# When Air travel was fun



## guno (Jun 8, 2014)




----------



## Mr. H. (Jun 8, 2014)

"Paper Jet" flights. Who'da thunkit? 

Check it out - that tail number is still used today...


N707PA ? FlightAware

"The travail has been taken out of travel".

I remember when folks could smoke on flights.

I rather enjoyed that video.


----------



## Pogo (Jun 8, 2014)

guno said:


> https://www.youtube.com/watch?v=QaXZ8Nisyjo



I love the way the narrator intones "the year 1954" .... and just then a 1957 Dodge goes by


----------



## Mr.
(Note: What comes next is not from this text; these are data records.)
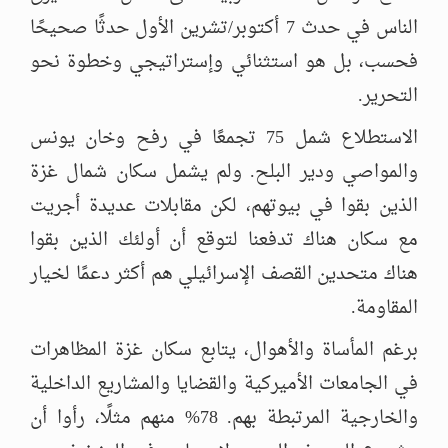
الناس في حدث 7 أكتوبر/تشرين الأول حدثًا صحيحًا
فحسب، بل هو استثنائي وإستراتيجي وخطوة نحو
التحرير.
الاستطلاع شمل 75 تجمعًا في رفح وخان يونس
والمواصي ودير البلح. ولم يشمل سكان شمال غزة
الذين بقوا في بيوتهم، لكن مقابلات عديدة أجريت
مع سكان هناك تدفعنا لتوقع أن أولئك الذين بقوا
هناك متحدين القصف الإسرائيلي هم أكثر دعمًا لخيار
المقاومة.
برغم المأساة والأهوال، يتابع سكان غزة المظاهرات
في الجامعات الأميركية والقضايا والمشاريع الداخلية
والخارجية المرتبطة بهم. 78% منهم مثلًا، رأوا أن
H. (Jun 8, 2014)

Nobody does it like Denzel...


----------



## DGS49 (Jun 16, 2014)

Dare I mention?...This was a time when "Stewardesses" were uniformly young, statuesque, and physically attractive.  To say that you were "dating a Stewardess" was the equivalent of a girl saying she was dating a doctor.

It definitely added to the enjoyment of flying.

God bless Southwest for trying to make it as pleasant as possible now.


----------



## Abishai100 (Oct 30, 2014)

*SkyWay Witch*
Now they have official corporate inspectors working incognito on flights to monitor the state of service and upkeep during travel.  Rumored airlines heavily investing in such monitoring procedures include Air Canada and Korean Air.

Travel, like anything else, goes down in quality when traffic goes up --- it's the law of economics.

Recently, Middle Eastern and Asian airlines have been taking advantage of tourism inflation.

These are the rumors...







Korean Air - Wikipedia the free encyclopedia


----------



## Saigon (Nov 5, 2014)

But on the upside, these days most of us can afford to travel. 

In the 1950's it really must have been a thing for the elite. I do like that these days most of us can afford to see the other side of the world if we want.


----------